SIFMA Objects to Mandated Fiduciary Duty for Swaps Dealers
The revised draft of the Senate financial reform bill, S3217, would impose a fiduciary duty on swap dealers with regard providing advice to or entering into a swap with Governmenta units, such as states, state agencies, cities and counties and other political subdivisions of a state or federal agency. Similarly, under Section 731, a swap dealer that provides advice regarding, or offers to enter into, or enters into a swap with a pension plan, endowment, or retirement plan must have a fiduciary duty to the pension plan, endowment, or retirement plan, as appropriate.
Section 731 of S 3217 deals with the regulation of swap dealers. It was incorporated into S 3217 from the Wall Street Transparency and Accountability Act, which was recently reported out of the Agriculture Committee.

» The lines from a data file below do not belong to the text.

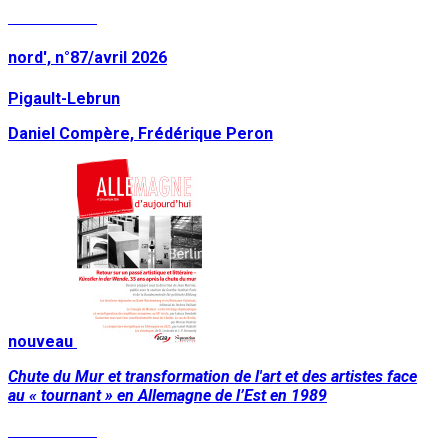
Lire la suite
nord', n°87/avril 2026
Pigault-Lebrun
Daniel Compère, Frédérique Peron
nouveau
Chute du Mur et transformation de l'art et des artistes face
au « tournant » en Allemagne de l’Est en 1989
Lire la suite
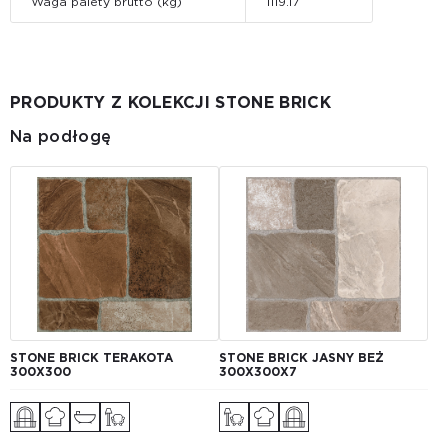
Waga palety brutto (kg)
1119.17
PRODUKTY Z KOLEKCJI STONE BRICK
Na podłogę
STONE BRICK TERAKOTA
STONE BRICK JASNY BEŻ
300X300
300Х300X7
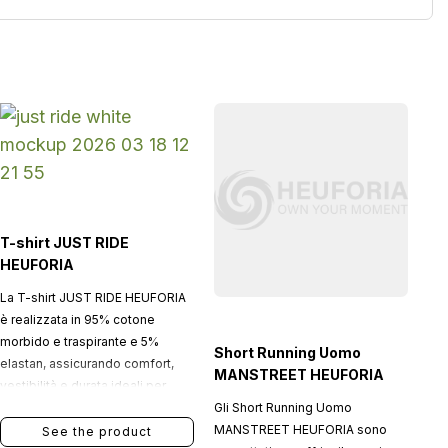
T-shirt JUST RIDE
HEUFORIA
La T-shirt JUST RIDE HEUFORIA
è realizzata in 95% cotone
morbido e traspirante e 5%
Short Running Uomo
elastan, assicurando comfort,
MANSTREET HEUFORIA
vestibilità e durata ideali per
Gli Short Running Uomo
l’uso quotidiano.
MANSTREET HEUFORIA sono
See the product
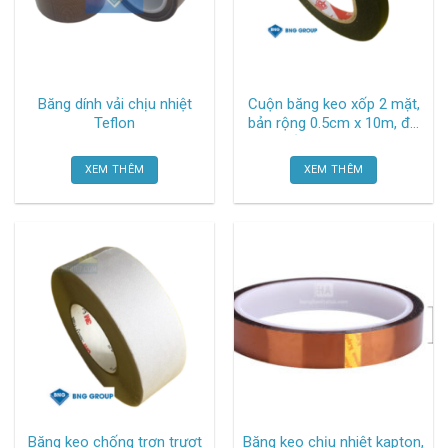
Băng dính vải chịu nhiệt
Cuộn băng keo xốp 2 mặt,
Teflon
bản rộng 0.5cm x 10m, độ
dày xốp 1mm, màu xanh
đậm TGCN-53295 Vtape
XEM THÊM
XEM THÊM
Băng keo chống trơn trượt
Băng keo chịu nhiệt kapton,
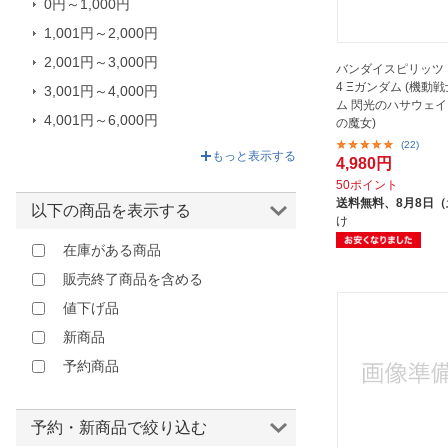
0円～1,000円
1,001円～2,000円
2,001円～3,000円
バンダイスピリッツ H
4 Ξガンダム (機動
3,001円～4,000円
ム 閃光のハサウェイ
4,001円～6,000円
の魔女)
(22)
6,001円～81,400円
もっと表示する
4,980円
50ポイント
送料無料、
8月8日
以下の商品を表示する
け
在庫がある商品
販売終了商品を含める
値下げ品
新商品
予約商品
予約・新商品で絞り込む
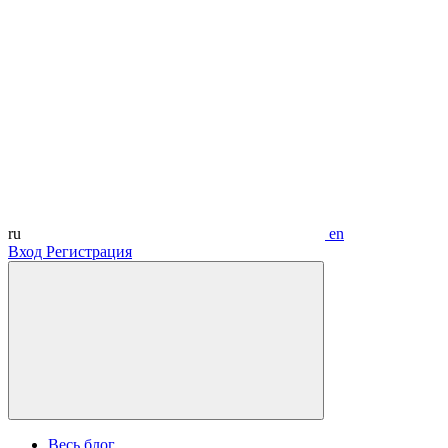
ru
en
Вход
Регистрация
Весь блог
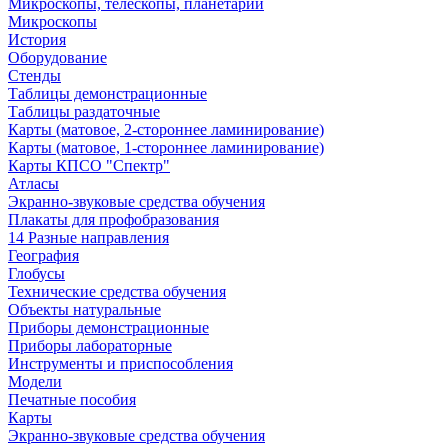
Микроскопы, телескопы, планетарии
Микроскопы
История
Оборудование
Стенды
Таблицы демонстрационные
Таблицы раздаточные
Карты (матовое, 2-стороннее ламинирование)
Карты (матовое, 1-стороннее ламинирование)
Карты КПСО "Спектр"
Атласы
Экранно-звуковые средства обучения
Плакаты для профобразования
14 Разные направления
География
Глобусы
Технические средства обучения
Объекты натуральные
Приборы демонстрационные
Приборы лабораторные
Инструменты и приспособления
Модели
Печатные пособия
Карты
Экранно-звуковые средства обучения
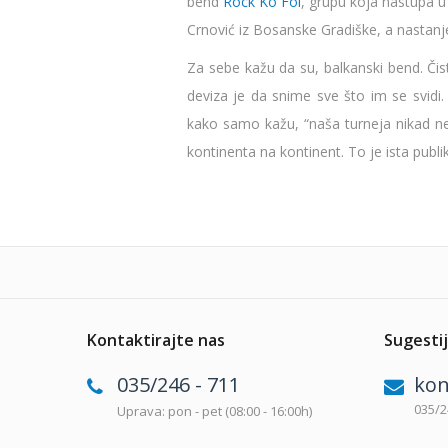
bend
Rock Ko Fol
, grupu koja nastupa u c
Crnović iz Bosanske Gradiške, a nastanjen 
Za sebe kažu da su, balkanski bend. Či
deviza je da snime sve što im se svidi.
kako samo kažu, “naša turneja nikad ne
kontinenta na kontinent. To je ista publika
Kontaktirajte nas
Sugestij
035/246 - 711
kon
035/2
Uprava: pon - pet (08:00 - 16:00h)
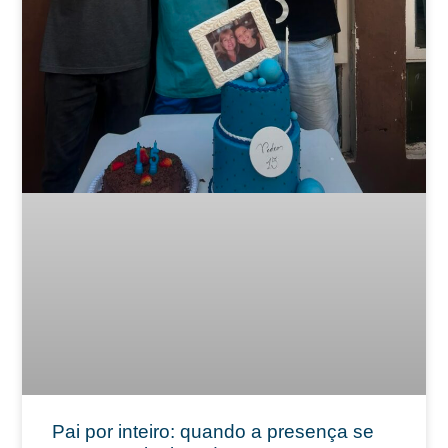
Pai por inteiro: quando a presença se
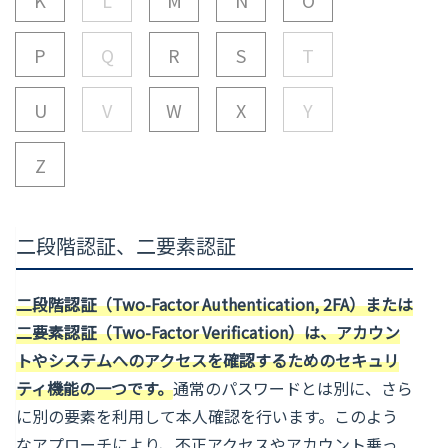
P
Q
R
S
T
U
V
W
X
Y
Z
二段階認証、二要素認証
二段階認証（Two-Factor Authentication, 2FA）または
二要素認証（Two-Factor Verification）は、アカウン
トやシステムへのアクセスを確認するためのセキュリ
ティ機能の一つです。
通常のパスワードとは別に、さら
に別の要素を利用して本人確認を行います。このよう
なアプローチにより、不正アクセスやアカウント乗っ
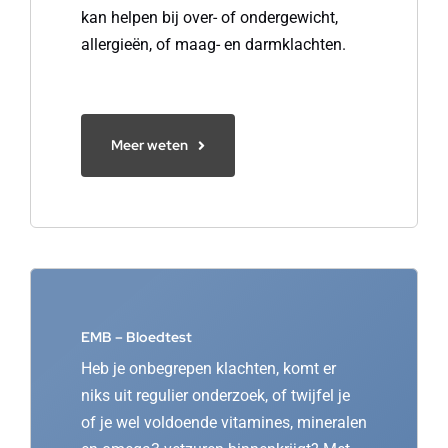
kan helpen bij over- of ondergewicht,
allergieën, of maag- en darmklachten.
Meer weten
EMB – Bloedtest
Heb je onbegrepen klachten, komt er
niks uit regulier onderzoek, of twijfel je
of je wel voldoende vitamines, mineralen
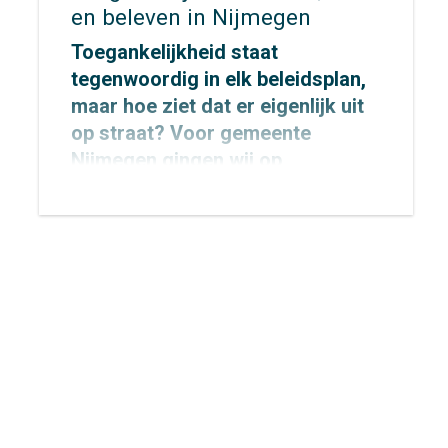
en beleven in Nijmegen
Toegankelijkheid staat
tegenwoordig in elk beleidsplan,
maar hoe ziet dat er eigenlijk uit
op straat? Voor
gemeente
Nijmegen
gingen wij op
onderzoek uit om dat concreet te
maken.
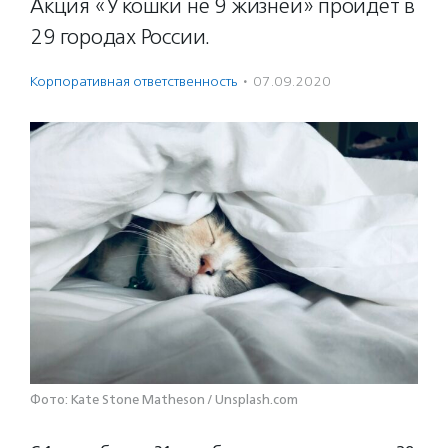
Акция «У кошки не 9 жизней» пройдет в
29 городах России.
Корпоративная ответственность
·
07.09.2020
Фото: Kate Stone Matheson / Unsplash.com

In a letter to Senate Agriculture Chair Blanche Lincoln and Senator Saxby Chambliss, the Ranking Member, SIFMA said that the swap dealer is a counterparty to and on the opposite side of the table from the governmental entity or pension fund and thus has interests that are inherently opposite to the other party. Since fiduciaries have a duty to place the interests of their principal above their own, reasoned SIFMA, it is inconsistent for a swap dealer, as a counterparty, to act as a fiduciary. One counterparty could never negotiate a transaction with another counterparty whose interests must be paramount to its own. Faced with this dilemma, predicted SIFMA, dealers would decline to do business with these entities, thereby denying them valuable access to risk management tools that ultimately provide higher investment returns to pension funds and lower cost financing to state and local governments.